__AIM OF THE EXERCISE__
Repeat every entry exactly as given.

MATERIAL TO PROCESS section start

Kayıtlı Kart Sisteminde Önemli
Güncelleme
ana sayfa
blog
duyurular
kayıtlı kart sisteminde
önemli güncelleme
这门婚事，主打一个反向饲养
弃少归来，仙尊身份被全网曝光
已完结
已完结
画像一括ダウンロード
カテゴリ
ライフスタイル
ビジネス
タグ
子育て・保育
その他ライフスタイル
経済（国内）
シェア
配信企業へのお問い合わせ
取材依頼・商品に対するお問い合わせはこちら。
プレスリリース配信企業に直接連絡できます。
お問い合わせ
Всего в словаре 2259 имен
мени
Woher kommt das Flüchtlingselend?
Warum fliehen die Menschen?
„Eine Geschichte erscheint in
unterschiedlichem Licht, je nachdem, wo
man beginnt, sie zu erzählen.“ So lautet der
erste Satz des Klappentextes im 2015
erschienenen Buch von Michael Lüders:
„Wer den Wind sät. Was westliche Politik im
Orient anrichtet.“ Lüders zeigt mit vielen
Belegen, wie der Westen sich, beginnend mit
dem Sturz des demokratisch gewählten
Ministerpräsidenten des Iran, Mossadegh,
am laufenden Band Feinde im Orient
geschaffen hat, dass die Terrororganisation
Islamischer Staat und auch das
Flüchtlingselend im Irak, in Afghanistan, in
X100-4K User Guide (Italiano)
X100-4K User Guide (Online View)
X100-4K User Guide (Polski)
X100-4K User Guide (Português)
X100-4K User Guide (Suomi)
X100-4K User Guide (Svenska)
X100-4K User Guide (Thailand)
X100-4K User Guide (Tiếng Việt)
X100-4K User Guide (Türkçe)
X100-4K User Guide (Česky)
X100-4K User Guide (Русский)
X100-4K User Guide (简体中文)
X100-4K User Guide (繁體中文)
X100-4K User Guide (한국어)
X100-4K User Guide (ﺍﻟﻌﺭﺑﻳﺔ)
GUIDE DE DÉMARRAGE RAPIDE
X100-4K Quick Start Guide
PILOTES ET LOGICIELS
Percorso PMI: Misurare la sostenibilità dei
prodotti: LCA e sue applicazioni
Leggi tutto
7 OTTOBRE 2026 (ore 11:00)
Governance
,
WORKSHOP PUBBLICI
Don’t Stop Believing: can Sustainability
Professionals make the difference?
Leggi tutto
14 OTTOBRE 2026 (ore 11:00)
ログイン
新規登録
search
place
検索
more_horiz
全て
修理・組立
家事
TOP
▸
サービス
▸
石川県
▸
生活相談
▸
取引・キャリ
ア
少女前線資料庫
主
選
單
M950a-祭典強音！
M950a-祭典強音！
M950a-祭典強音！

MATERIAL TO PROCESS section end

__SOLVED EXERCISE__
Kayıtlı Kart Sisteminde Önemli
Güncelleme
ana sayfa
blog
duyurular
kayıtlı kart sisteminde
önemli güncelleme
这门婚事，主打一个反向饲养
弃少归来，仙尊身份被全网曝光
已完结
已完结
画像一括ダウンロード
カテゴリ
ライフスタイル
ビジネス
タグ
子育て・保育
その他ライフスタイル
経済（国内）
シェア
配信企業へのお問い合わせ
取材依頼・商品に対するお問い合わせはこちら。
プレスリリース配信企業に直接連絡できます。
お問い合わせ
Всего в словаре 2259 имен
мени
Woher kommt das Flüchtlingselend?
Warum fliehen die Menschen?
„Eine Geschichte erscheint in
unterschiedlichem Licht, je nachdem, wo
man beginnt, sie zu erzählen.“ So lautet der
erste Satz des Klappentextes im 2015
erschienenen Buch von Michael Lüders:
„Wer den Wind sät. Was westliche Politik im
Orient anrichtet.“ Lüders zeigt mit vielen
Belegen, wie der Westen sich, beginnend mit
dem Sturz des demokratisch gewählten
Ministerpräsidenten des Iran, Mossadegh,
am laufenden Band Feinde im Orient
geschaffen hat, dass die Terrororganisation
Islamischer Staat und auch das
Flüchtlingselend im Irak, in Afghanistan, in
X100-4K User Guide (Italiano)
X100-4K User Guide (Online View)
X100-4K User Guide (Polski)
X100-4K User Guide (Português)
X100-4K User Guide (Suomi)
X100-4K User Guide (Svenska)
X100-4K User Guide (Thailand)
X100-4K User Guide (Tiếng Việt)
X100-4K User Guide (Türkçe)
X100-4K User Guide (Česky)
X100-4K User Guide (Русский)
X100-4K User Guide (简体中文)
X100-4K User Guide (繁體中文)
X100-4K User Guide (한국어)
X100-4K User Guide (ﺍﻟﻌﺭﺑﻳﺔ)
GUIDE DE DÉMARRAGE RAPIDE
X100-4K Quick Start Guide
PILOTES ET LOGICIELS
Percorso PMI: Misurare la sostenibilità dei
prodotti: LCA e sue applicazioni
Leggi tutto
7 OTTOBRE 2026 (ore 11:00)
Governance
,
WORKSHOP PUBBLICI
Don’t Stop Believing: can Sustainability
Professionals make the difference?
Leggi tutto
14 OTTOBRE 2026 (ore 11:00)
ログイン
新規登録
search
place
検索
more_horiz
全て
修理・組立
家事
TOP
▸
サービス
▸
石川県
▸
生活相談
▸
取引・キャリ
ア
少女前線資料庫
主
選
單
M950a-祭典強音！
M950a-祭典強音！
M950a-祭典強音！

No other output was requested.